→ Given data:

+---+

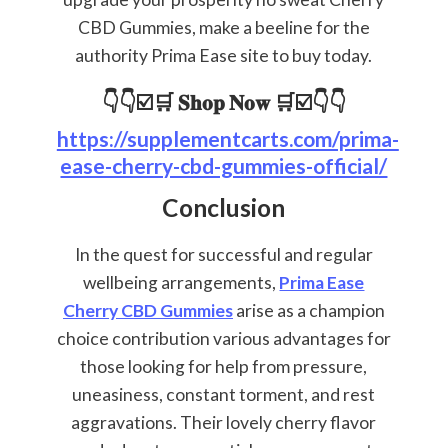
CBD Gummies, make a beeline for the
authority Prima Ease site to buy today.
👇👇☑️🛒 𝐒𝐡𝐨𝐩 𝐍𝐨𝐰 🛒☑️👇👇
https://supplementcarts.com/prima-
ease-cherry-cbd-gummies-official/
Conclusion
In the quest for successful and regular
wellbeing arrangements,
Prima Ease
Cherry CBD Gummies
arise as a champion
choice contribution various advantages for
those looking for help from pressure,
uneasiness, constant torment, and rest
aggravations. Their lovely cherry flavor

+---+

→ Exercise prompt:
An exact copy of the entries, minus the pictures, is what to return.

→ Written answer:
CBD Gummies, make a beeline for the
authority Prima Ease site to buy today.
👇👇☑️🛒 𝐒𝐡𝐨𝐩 𝐍𝐨𝐰 🛒☑️👇👇
https://supplementcarts.com/prima-
ease-cherry-cbd-gummies-official/
Conclusion
In the quest for successful and regular
wellbeing arrangements,
Prima Ease
Cherry CBD Gummies
arise as a champion
choice contribution various advantages for
those looking for help from pressure,
uneasiness, constant torment, and rest
aggravations. Their lovely cherry flavor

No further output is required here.